Entgegen einer häufig vorgebrachten Meinung ist es nicht notwendig, dass die Zentralbanken die Geldmenge ausweiten müssen, um der Wirtschaft mehr Liquidität bereitzustellen. Wenn das Geldangebot konstant bleibt und die Produktivität in der Wirtschaft steigt, würden eben die Preise entsprechend sinken. Das ist eine vorteilhafte Deflation. Warum sollte man sich beschweren, wenn die Waren für die Verbraucher billiger werden? Der entscheidende Punkt ist, ob eine Preisdeflation entweder aufgrund von Produktivitätssteigerungen in der Wirtschaft langsam erfolgt oder abrupt als starker Liquiditätsrückgang aufgrund einer Finanzmarktkrise stattfindet.

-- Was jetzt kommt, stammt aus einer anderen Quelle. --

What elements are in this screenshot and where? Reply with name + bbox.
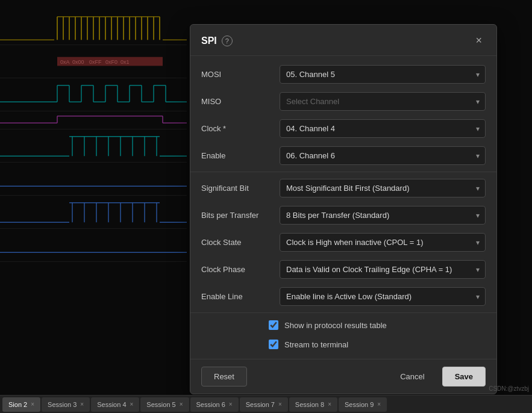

Die Zentralbanker hegen aber eine tiefsitzende Angst vor Preisdeflation. Sie gehen davon aus, dass ein Sinken des allgemeinen Preisniveaus zu einem wirtschaftlichen Rückgang führen wird. Wenn die Notenbanken das System jedoch in Ruhe ließen, würde eine solche Deflation nur allmählich verlaufen. Als solche wäre sie nicht nur nicht schädlich, sondern vorteilhaft für die Wirtschaft, in erster Linie für die Arbeitnehmer (durch höhere Reallöhne) und die Verbraucher (über sinkende Preise).

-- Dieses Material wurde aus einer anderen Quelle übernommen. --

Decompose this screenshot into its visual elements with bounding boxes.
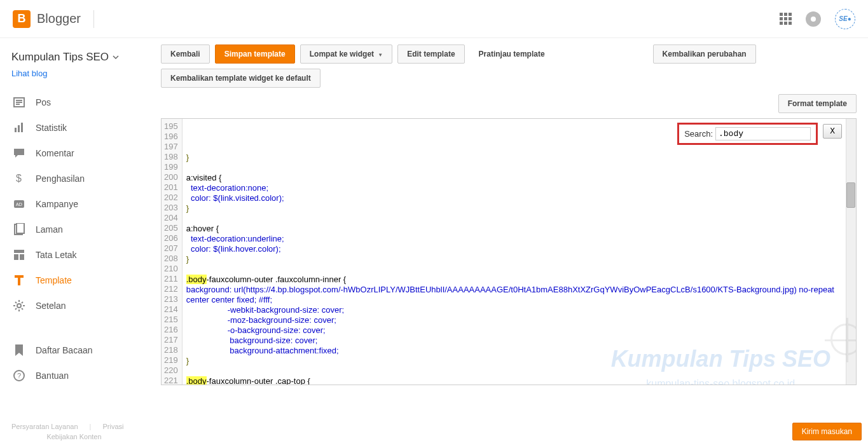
sidebar-item-label: Komentar <box>36 148 74 158</box>
save-template-button[interactable]: Simpan template <box>215 44 295 64</box>
template-icon <box>11 273 27 288</box>
layout-icon <box>11 247 27 262</box>
sidebar-item-laman[interactable]: Laman <box>11 217 156 242</box>
preview-template-button[interactable]: Pratinjau template <box>470 45 554 63</box>
sidebar-item-pos[interactable]: Pos <box>11 90 156 115</box>
settings-icon <box>11 298 27 313</box>
campaigns-icon: AD <box>11 196 27 212</box>
earnings-icon: $ <box>11 171 27 186</box>
svg-rect-4 <box>15 128 17 132</box>
code-editor[interactable]: Search: X 195196197198199200201202203204… <box>161 118 857 385</box>
view-blog-link[interactable]: Lihat blog <box>11 69 156 78</box>
app-header: B Blogger SE● <box>0 0 868 38</box>
posts-icon <box>11 95 27 110</box>
nav-extra: Daftar Bacaan ?Bantuan <box>11 337 156 388</box>
search-label: Search: <box>684 129 713 139</box>
blogger-logo-icon: B <box>13 10 31 28</box>
avatar[interactable]: SE● <box>835 9 855 29</box>
search-input[interactable] <box>715 127 811 140</box>
sidebar-item-penghasilan[interactable]: $Penghasilan <box>11 166 156 191</box>
sidebar-item-template[interactable]: Template <box>11 268 156 293</box>
sidebar-item-label: Pos <box>36 97 51 107</box>
notifications-icon[interactable] <box>806 11 821 27</box>
sidebar-item-statistik[interactable]: Statistik <box>11 115 156 140</box>
blog-name: Kumpulan Tips SEO <box>11 51 109 64</box>
back-button[interactable]: Kembali <box>161 44 210 64</box>
comments-icon <box>11 146 27 161</box>
svg-rect-12 <box>14 250 24 253</box>
sidebar-item-help[interactable]: ?Bantuan <box>11 363 156 388</box>
sidebar-item-label: Template <box>36 275 72 285</box>
sidebar-item-label: Kampanye <box>36 199 78 209</box>
sidebar-item-readinglist[interactable]: Daftar Bacaan <box>11 337 156 363</box>
nav-list: Pos Statistik Komentar $Penghasilan ADKa… <box>11 90 156 318</box>
apps-grid-icon[interactable] <box>780 13 792 25</box>
sidebar-item-komentar[interactable]: Komentar <box>11 140 156 166</box>
stats-icon <box>11 120 27 135</box>
sidebar-item-setelan[interactable]: Setelan <box>11 293 156 318</box>
help-icon: ? <box>11 368 27 383</box>
template-toolbar: Kembali Simpan template Lompat ke widget… <box>156 38 862 94</box>
svg-rect-14 <box>20 254 24 260</box>
sidebar-item-label: Laman <box>36 224 63 235</box>
terms-link[interactable]: Persyaratan Layanan <box>11 423 78 430</box>
sidebar-item-label: Daftar Bacaan <box>36 345 93 355</box>
sidebar: Kumpulan Tips SEO Lihat blog Pos Statist… <box>0 38 156 443</box>
svg-text:AD: AD <box>16 202 22 207</box>
jump-widget-button[interactable]: Lompat ke widget <box>300 44 392 64</box>
brand-name: Blogger <box>37 11 81 26</box>
svg-rect-6 <box>21 123 23 132</box>
sidebar-item-label: Setelan <box>36 301 65 311</box>
code-area[interactable]: Kumpulan Tips SEO kumpulan-tips-seo.blog… <box>183 119 856 385</box>
sidebar-item-kampanye[interactable]: ADKampanye <box>11 191 156 217</box>
footer-links: Persyaratan Layanan | Privasi Kebijakan … <box>11 416 156 443</box>
main-content: Kembali Simpan template Lompat ke widget… <box>156 38 868 443</box>
search-overlay: Search: <box>677 123 818 145</box>
line-gutter: 1951961971981992002012022032042052062072… <box>162 119 183 385</box>
bookmark-icon <box>11 343 27 358</box>
revert-changes-button[interactable]: Kembalikan perubahan <box>653 44 756 64</box>
header-divider <box>93 10 94 28</box>
search-close-button[interactable]: X <box>823 124 842 139</box>
blog-selector[interactable]: Kumpulan Tips SEO <box>11 51 156 64</box>
svg-text:$: $ <box>16 173 22 184</box>
sidebar-item-label: Statistik <box>36 123 67 133</box>
svg-rect-11 <box>17 223 24 233</box>
pages-icon <box>11 222 27 237</box>
svg-rect-5 <box>18 125 20 132</box>
privacy-link[interactable]: Privasi <box>102 423 123 430</box>
chevron-down-icon <box>113 54 119 60</box>
send-feedback-button[interactable]: Kirim masukan <box>792 423 862 440</box>
sidebar-item-tatalayout[interactable]: Tata Letak <box>11 242 156 268</box>
sidebar-item-label: Bantuan <box>36 371 69 381</box>
sidebar-item-label: Penghasilan <box>36 174 85 184</box>
svg-rect-13 <box>14 254 18 260</box>
sidebar-item-label: Tata Letak <box>36 250 77 260</box>
format-template-button[interactable]: Format template <box>778 94 857 113</box>
svg-text:?: ? <box>17 372 21 379</box>
revert-default-button[interactable]: Kembalikan template widget ke default <box>161 69 320 88</box>
edit-template-button[interactable]: Edit template <box>397 44 464 64</box>
svg-point-15 <box>17 304 21 308</box>
content-policy-link[interactable]: Kebijakan Konten <box>46 433 101 440</box>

Wenn die Zentralbanken eingreifen und die Geldmenge erweitern, wie es in Form der “Nullzinspolitik” (ZIRP) oder sogar einer “Negativzinspolitik” (NIRP) geschah, entsteht eine Spannung zwischen der natürlichen Tendenz des Zinssatzes, anzusteigen, und dem niedrigeren monetären Zinssatz. Die Geldnachfrage steigt und es wird so die Grundlage für die Preisinflation gelegt.
Abbildung 2
Europäische Zentralbank (EZB): Leitzinssatz (durchgezogene Linie, Skalierung links) und Bankbilanz (gestrichelt, Skalierung rechts)

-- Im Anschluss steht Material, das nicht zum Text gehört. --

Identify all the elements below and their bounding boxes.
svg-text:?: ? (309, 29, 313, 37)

Quelle: EZB, tradingeconomics
Die Grafik (Abb. 2) zeigt die Zins- und Geldpolitik der Europäischen Notenbank (EZB) seit Beginn ihres Bestehens. Seit 2016 betreibt die EZB eine Nullzinspolitik und die von ihr geschaffene Geldmenge ist inzwischen auf über 8,7 Billionen Euros gestiegen. Die unausweichliche Folge dieser expansiven Geldpolitik ist ein explosionsartiger Anstieg der Rate der Preisinflation.
Abbildung 3
Entwicklung der Rate der Konsumentenpreisinflation, 2016 bis 2022
Quelle: EZB, Eurostat, tradingeconomics
Die jüngsten Ereignisse dienen der Währungsbehörde als Scheinargument, um ihre eigene Rolle als Urheber zu kaschieren.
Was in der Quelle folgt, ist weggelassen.